QCA publishes report on 10 years of the QCA Corporate Governance Code
The Quoted Companies Alliance (QCA) has published a report marking the tenth anniversary of the QCA Corporate Governance Code. The report highlights the benefits for companies and investors of adopting the QCA Code and looks at how reporting against the 10 principles of the Code has improved since 2018. The Code was last updated in 2018 and is expected to be updated again this year.
Centre for Finance, Innovation and Technology launched
On 28 February 2023, the government announced the creation of the Centre for Finance, Innovation and Technology, which is backed by a £5.5 million funding from the Treasury and the City of London Corporation. The establishment of the centre was one of the key recommendations of the 2021 Kalifa Review of UK Fintech. The Centre will focus on driving forward financial innovation in the UK by bringing together expertise from the finance and technology industries to identify and address opportunities and barriers to growth in the fintech sector.
Court rules on attestation requirements for execution of deeds
In this case, the High Court held that a deed of guarantee had been validly executed where a single witness observed three parties signing and signed herself under the simple words "witnessed by". It did not matter that there were no words confirming that the witness had observed the act of signing, witnessed all three signatures or signed in the defendants' presence.
The judge held that section 1(3)(a)(i) of the Law of Property (Miscellaneous Provisions) Act 1989 did not require the witness to attest (that is, sign a statement that the party has signed in their presence) in the signatory's presence or do so contemporaneously with the parties (assuming the witness did indeed observe the relevant signatory party signing). Even if there were such a requirement, it would be satisfied by the witness attesting on the same day, and irrespective of whether the signatory was present.
High Court considers whether invoking enhanced voting rights in an insolvency event constitutes unfair prejudice
This case concerned an unfair prejudice petition issued by Mr Paul Durose and certain other individuals who were some of the original shareholders in a company that had a business marketing, selling and exploiting the potential of a novel gas safety product. The company had entered administration on 14 October 2020 and was dissolved on 18 January 2022.
The second respondent (a private equity fund) had made a £7 million investment into the company for a 30% stake through a special purpose investment vehicle (the first respondent). The investment agreements, which included a new set of articles for the company, provided that in certain defined circumstances, including the occurrence of an “Insolvency Event” (defined to include any group company being unable to pay its debts as they fall due), the first respondent company could serve a “voting adjustment notice”, which would then entitle it to be treated as having 95% of members’ voting rights. The articles also allowed the first respondent in these circumstances to remove and replace directors.

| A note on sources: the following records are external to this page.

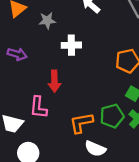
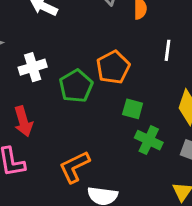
green pentagon: (112, 116) -> (76, 86), moved

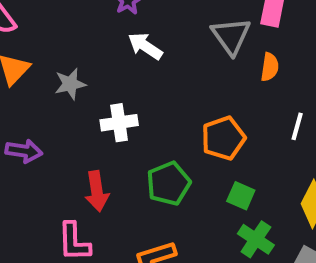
green pentagon: (76, 86) -> (169, 183), moved

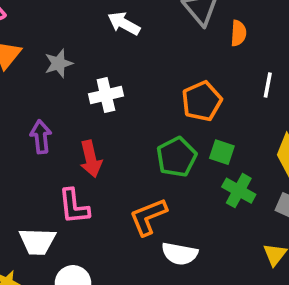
purple arrow: (24, 151) -> (41, 137), moved, turned -100
green pentagon: (169, 183) -> (177, 157), moved

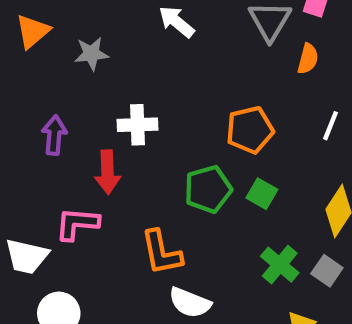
white cross: (106, 95) -> (138, 125), moved
green cross: (239, 191) -> (280, 265), moved
pink L-shape: (74, 206) -> (77, 224), turned 90
orange L-shape: (148, 217) -> (161, 253), turned -90

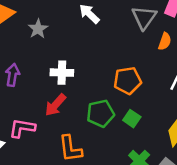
gray star: (91, 54) -> (38, 29), turned -30
red arrow: (108, 172) -> (55, 105), moved, turned 40

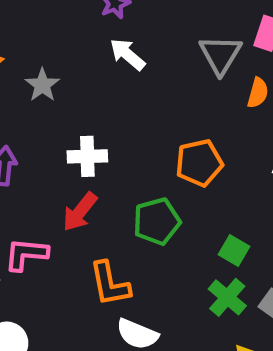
green square: (132, 119) -> (234, 250), moved

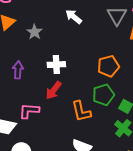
green pentagon: (157, 221) -> (103, 95), moved
orange L-shape: (110, 284) -> (81, 111), moved

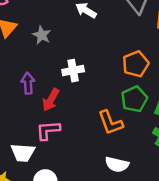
red arrow: (54, 90) -> (51, 100), moved

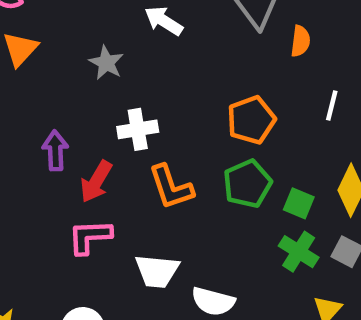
gray star: (42, 35) -> (106, 63), moved
orange L-shape: (110, 123) -> (171, 187), moved
white trapezoid: (23, 153) -> (157, 271), moved

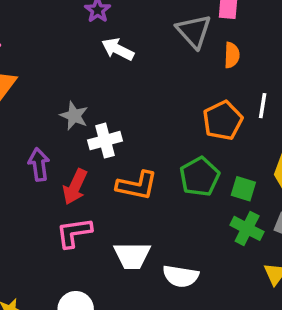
gray star: (106, 63) -> (74, 116), moved
orange pentagon: (251, 120) -> (223, 120), moved
orange L-shape: (171, 187) -> (137, 185), turned -54

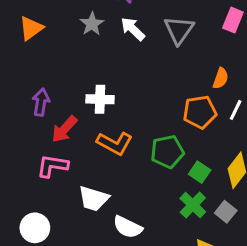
gray triangle: (194, 31) -> (179, 30), moved
orange semicircle: (232, 55) -> (221, 78), moved
gray star: (74, 116) -> (92, 24), moved

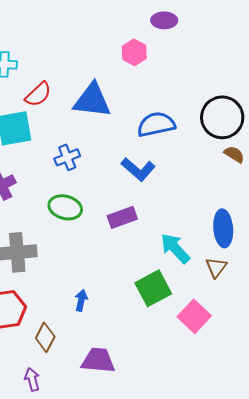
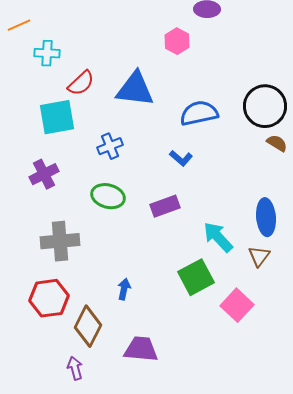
blue L-shape: (138, 169) -> (181, 158), size x0.7
brown diamond: (45, 337) -> (88, 326), size x1.4

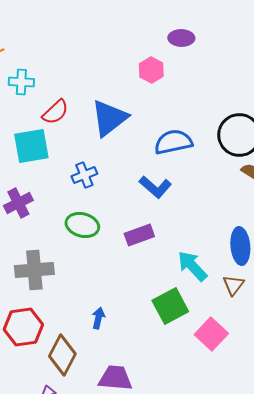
blue triangle: (135, 89) -> (109, 118), turned -45
blue L-shape: (181, 158) -> (155, 187), size x1.4

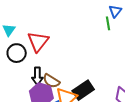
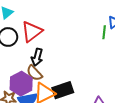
black arrow: (37, 76) -> (37, 57), moved

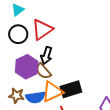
purple hexagon: (21, 84) -> (27, 67), moved

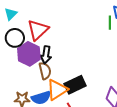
purple hexagon: (27, 67) -> (29, 54), moved
brown semicircle: (43, 71) -> (45, 71), turned -144

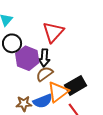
red triangle: (38, 30) -> (53, 32), moved
brown semicircle: (45, 71) -> (45, 74), turned -108

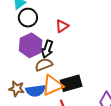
red triangle: (53, 32) -> (62, 26), size x0.6
black circle: (12, 43) -> (28, 18), moved

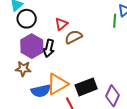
brown semicircle: (44, 65) -> (73, 37), moved
black rectangle: (71, 83) -> (86, 87), moved
brown star: (17, 89) -> (23, 69), moved

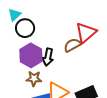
red triangle: (61, 24) -> (86, 33), moved, size x1.6
brown star: (23, 69) -> (34, 79), moved

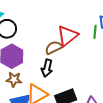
black arrow: (48, 57) -> (47, 68), moved

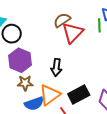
brown semicircle: (54, 48) -> (62, 20), moved

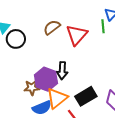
brown semicircle: (62, 20) -> (52, 27), moved
purple hexagon: (20, 60) -> (46, 79), moved

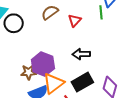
red triangle: (77, 35) -> (75, 20), size x0.6
black arrow: (62, 71) -> (81, 54), moved, turned 84

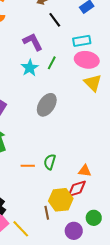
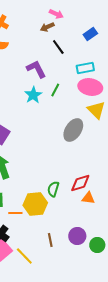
gray ellipse: (47, 105) -> (73, 130), moved
orange line: (28, 166) -> (15, 213), moved
red diamond: (77, 189) -> (80, 183), moved
yellow hexagon: (61, 200) -> (35, 204), moved
purple circle: (74, 231) -> (77, 236), moved

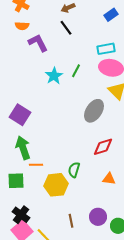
black line: (58, 47) -> (66, 28), moved
purple L-shape: (36, 69) -> (38, 43), moved
red diamond: (80, 183) -> (103, 147), moved
orange line: (15, 213) -> (36, 165), moved

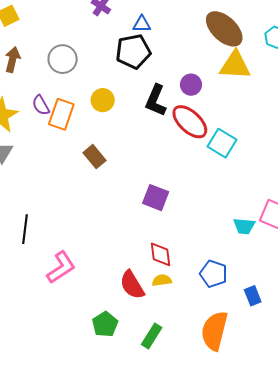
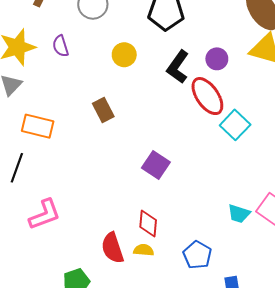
orange rectangle: (61, 114) -> (38, 126), moved, turned 72

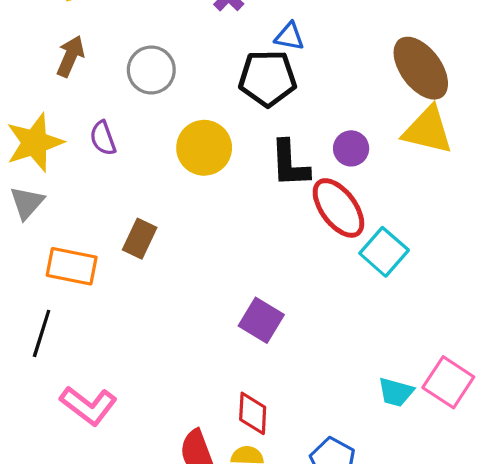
yellow circle: (124, 55) -> (204, 148), size x1.4
black L-shape: (178, 67) -> (290, 164), turned -36
brown rectangle: (103, 110) -> (140, 239), moved, turned 55
pink L-shape: (45, 214) -> (88, 406), turned 60

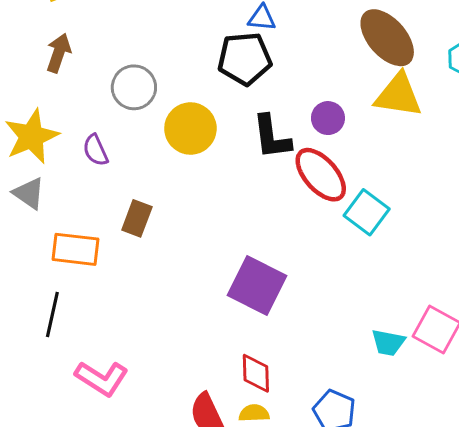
gray circle: (151, 70) -> (134, 87), moved
purple semicircle: (103, 138) -> (96, 150), moved
gray triangle: (27, 203) -> (29, 193), turned -32
purple square: (261, 320) -> (257, 286), size x1.4

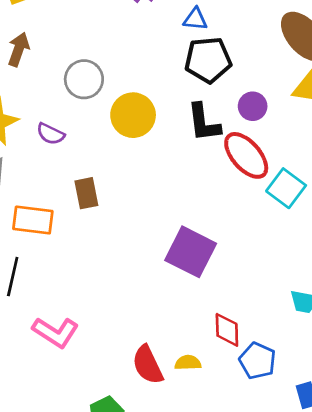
black pentagon: (245, 59) -> (208, 60), moved
purple semicircle: (96, 150) -> (50, 134), turned -40
brown rectangle: (137, 218) -> (86, 193), turned -32
red diamond: (256, 373) -> (227, 330), moved

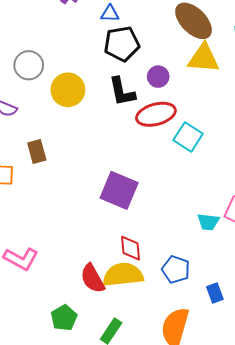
red ellipse: (246, 155) -> (156, 114), turned -60
red diamond: (227, 330) -> (131, 248), moved
yellow semicircle: (188, 363) -> (123, 275), size x2.0

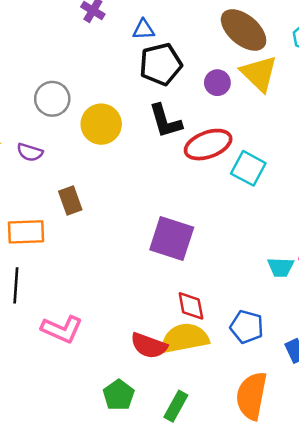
yellow triangle: (204, 58) -> (259, 73), turned 44
purple circle: (158, 77) -> (217, 83), moved
red semicircle: (93, 278) -> (149, 346), turned -36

The High Court considered whether the petitioners had been unfairly prejudiced on the basis that the second respondent had engineered an insolvency event, allowing it to invoke the enhanced voting rights and gain control of the company. The Court dismissed the petition and held that the respondents had simply acted in accordance with agreed terms and it was fair and just to hold the petitioners to the terms of the legal agreements.